** Saved data entries **

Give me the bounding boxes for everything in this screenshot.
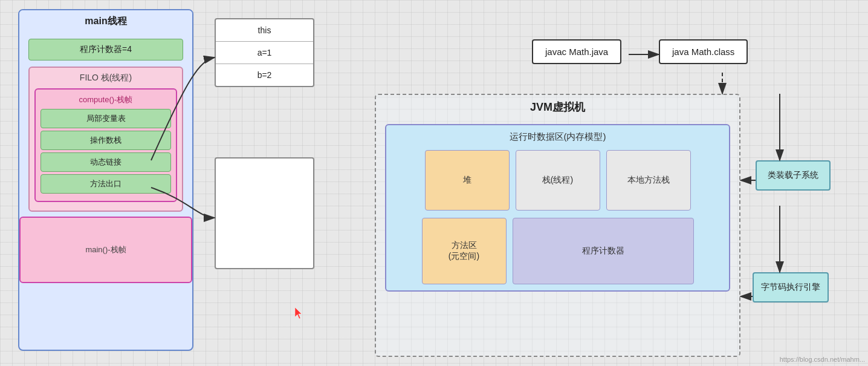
jvm-title: JVM虚拟机 <box>376 95 739 119</box>
java-class-box: java Math.class <box>659 39 748 64</box>
cell-method-area: 方法区 (元空间) <box>422 218 507 284</box>
main-thread-box: main线程 程序计数器=4 FILO 栈(线程) compute()-栈帧 局… <box>18 9 193 351</box>
cell-heap: 堆 <box>425 150 510 211</box>
stack-panel-top: this a=1 b=2 <box>215 18 314 87</box>
watermark: https://blog.csdn.net/mahm... <box>780 356 865 363</box>
bytecode-box: 字节码执行引擎 <box>753 272 829 302</box>
java-class-label: java Math.class <box>672 47 734 57</box>
cell-native-stack: 本地方法栈 <box>606 150 691 211</box>
main-frame-label: main()-栈帧 <box>85 244 126 255</box>
svg-marker-8 <box>295 307 302 319</box>
runtime-box: 运行时数据区(内存模型) 堆 栈(线程) 本地方法栈 方法区 (元空间) 程 <box>385 124 730 292</box>
frame-item-dynamic: 动态链接 <box>40 152 171 172</box>
javac-box: javac Math.java <box>532 39 621 64</box>
jvm-outer-box: JVM虚拟机 运行时数据区(内存模型) 堆 栈(线程) 本地方法栈 方法区 (元… <box>375 94 740 357</box>
runtime-grid-bottom: 方法区 (元空间) 程序计数器 <box>392 218 723 284</box>
javac-label: javac Math.java <box>545 47 608 57</box>
cell-stack: 栈(线程) <box>516 150 600 211</box>
stack-panel-bottom <box>215 157 314 269</box>
runtime-title: 运行时数据区(内存模型) <box>392 131 723 143</box>
cursor <box>295 307 305 319</box>
main-frame: main()-栈帧 <box>19 217 192 283</box>
frame-item-exit: 方法出口 <box>40 174 171 194</box>
bytecode-label: 字节码执行引擎 <box>761 282 820 292</box>
stack-item-b: b=2 <box>216 64 313 86</box>
compute-frame: compute()-栈帧 局部变量表 操作数栈 动态链接 方法出口 <box>34 88 177 202</box>
runtime-grid-top: 堆 栈(线程) 本地方法栈 <box>392 150 723 211</box>
cell-program-counter: 程序计数器 <box>513 218 694 284</box>
stack-item-this: this <box>216 19 313 42</box>
program-counter-box: 程序计数器=4 <box>28 39 183 60</box>
filo-title: FILO 栈(线程) <box>34 73 177 83</box>
class-loader-label: 类装载子系统 <box>768 170 818 180</box>
class-loader-box: 类装载子系统 <box>756 160 831 191</box>
compute-frame-title: compute()-栈帧 <box>40 94 171 105</box>
main-thread-title: main线程 <box>19 10 192 33</box>
stack-item-a: a=1 <box>216 42 313 64</box>
frame-item-local: 局部变量表 <box>40 109 171 128</box>
frame-item-operand: 操作数栈 <box>40 131 171 150</box>
filo-box: FILO 栈(线程) compute()-栈帧 局部变量表 操作数栈 动态链接 … <box>28 67 183 212</box>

** What is expected **
Filter the entries and copy out every line with the word "FILO".

** Answer to this exercise **
main-thread-box: main线程 程序计数器=4 FILO 栈(线程) compute()-栈帧 局… <box>18 9 193 351</box>
filo-title: FILO 栈(线程) <box>34 73 177 83</box>
filo-box: FILO 栈(线程) compute()-栈帧 局部变量表 操作数栈 动态链接 … <box>28 67 183 212</box>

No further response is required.